Tout en parlant, il tira la couverture sur le corps de son ami, le recouvrant pudiquement. Oh Nashran n’avait sans doute aucune difficulté à se mettre à nu devant des inconnus, mais se montrer sale et blessé, c’était différent. Se montrer aussi vulnérable après avoir été aussi fort, aussi longtemps, c’était différent.

- Est-ce que vous avez besoin d’aides ?
- Non… Enfin oui, oui. Dehors il y a Date, laissez-le rentrer. Juste lui et faites partir les autres si vous y arrivez. Merci.

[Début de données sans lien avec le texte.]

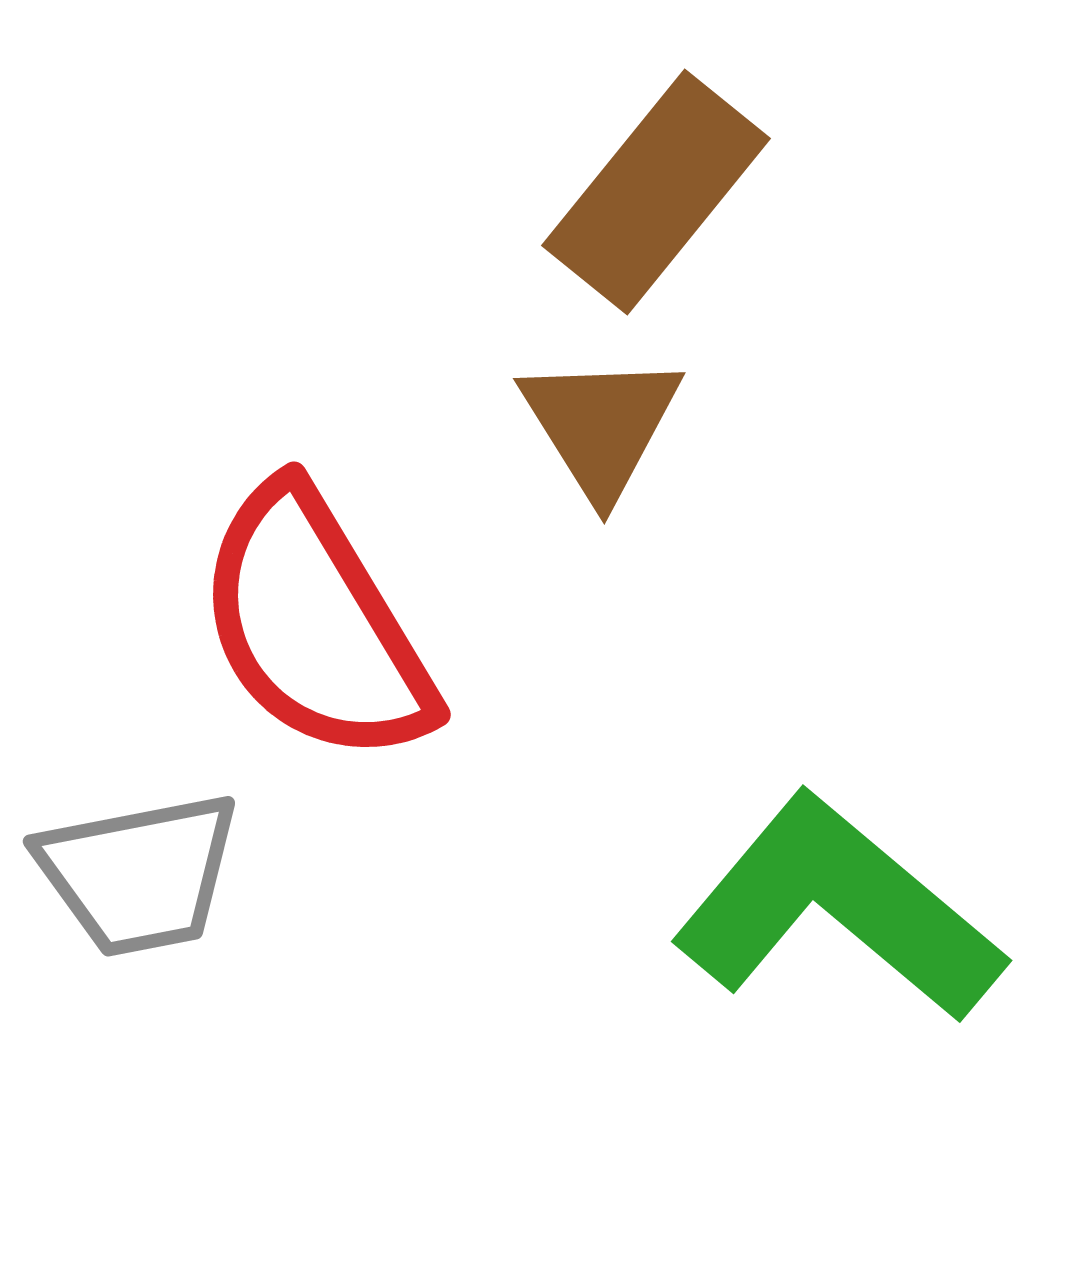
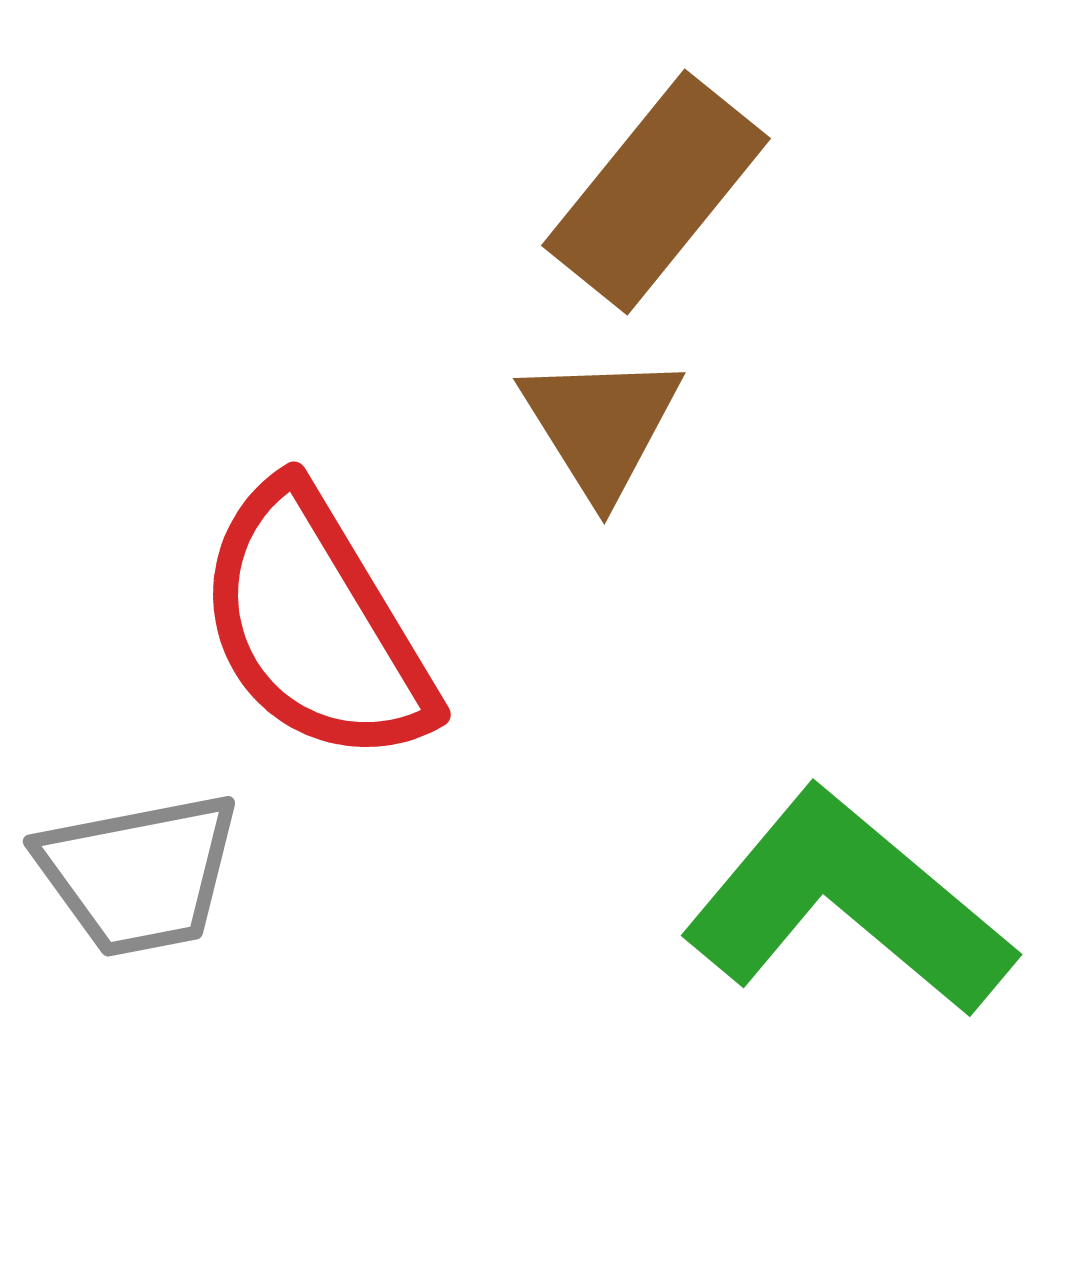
green L-shape: moved 10 px right, 6 px up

Il se pencha et tâtonna entre les jambes de son ami. Il devait retirer ce qui envahissait son anus, mais il craignait de le blesser davantage. A l’entrée de la pièce, Date cria, plaqua les mains sur sa bouche et s’immobilisa un moment.

- Il est vivant ? Dis-moi qu’il est vivant !
- Il est vivant… Viens m’aider, s’il-te-plait Date. Il faut… Il faut retirer des trucs.

Date s’approcha moins vite qu’il ne l’aurait voulu tant ses jambes tremblaient. Il regarda entre les jambes de son ami et laissa échapper un gémissement.

- Il nous faut du lubrifiant. Je… Je vais trouver ça.

Il fouilla dans les affaires les entourant, en vain. Il n’y avait pas la moindre trace de lubrifiant et ce que cela impliquait lui donna envie de vomir plus que tout le reste encore. Sans attendre, il retourna vers la porte et l’entrouvrit. Comme il s’y attendait, Graan était toujours là avec un petit groupe et ils s’approchèrent lorsqu’ils le virent apparaître.

- Graan… On aurait besoin de lubrifiant. Est-ce que tu peux nous en emmener le plus vite possible ?
- Euh… Oui. Est-ce que ça va ?
- … Juste, du lubrifiant s’il-te-plait. Répondit Date, incapable de mentir.

Graan acquiesça doucement et se mit immédiatement en route. Lorsque Date revint, il trouva Never, tenant le petit réceptacle dans ses bras avec une tendresse évidente, alors qu’il passait un tissu humide sur sa peau. Nashran reprenait tout doucement conscience. Ses doigts s’étaient fermement accrochés au pull du reproducteur.

- Never ? Tu es blessé ?
- Hum ? Oui. Je me suis pris un coup de poing. C’est marrant non ?

Date l’observa en clignant des yeux sous la surprise. Marrant ? Non. Il n’arrivait même pas à comprendre ce que Never avait l’air de trouver drôle. Rien n’était drôle dans tout cela.

- Qu’est-ce qu’il s’est passé exactement ? Tu es entré et puis… ?
- J’ai fait un vœu.
- Oh… Oh, je suis tellement désolé Never.
- Je crois que ça en valait la peine. En tout cas, c’était délicieux, mais le coup de poing… C’était encore meilleur.

Ils passèrent près d’une heure à le soigner, à le nettoyer puis à masser les mains et les pieds de Nashran pour aider son sang à se remettre à circuler correctement. Grâce à Graan, ils purent employer le lubrifiant nécessaire pour le délivrer sans le blesser davantage. Nashran couina à peine en cachant son visage contre le ventre de Never. Puis ils le transportèrent pour qu’il quitte enfin ces quartiers et qu’il n’y retourne jamais.

- On l’emmène chez toi ? demanda doucement Date à Never.
- Hum ? Non. Il devrait se voir attribuer un endroit chez les réceptacles. Vu ce qu’il s’est passé, je pense qu’il va surtout avoir besoin d’un moment sans reproducteur.

Graan acquiesça sagement, heureux de ce choix qui prenait réellement en compte les besoins de Nashran.

Ce fut ainsi que Nashran se retrouva dans un lit simple, douillet mais modeste, au cœur du quartier des réceptacles qui prirent soins de lui. Et ce fut ainsi qu’Ogma se retrouva également dans le quartier des réceptacles, à sa périphérie, dans une petite pièce tout aussi modeste et simple que celle de Nashran. Déposé vulgairement sur le lit, endormi.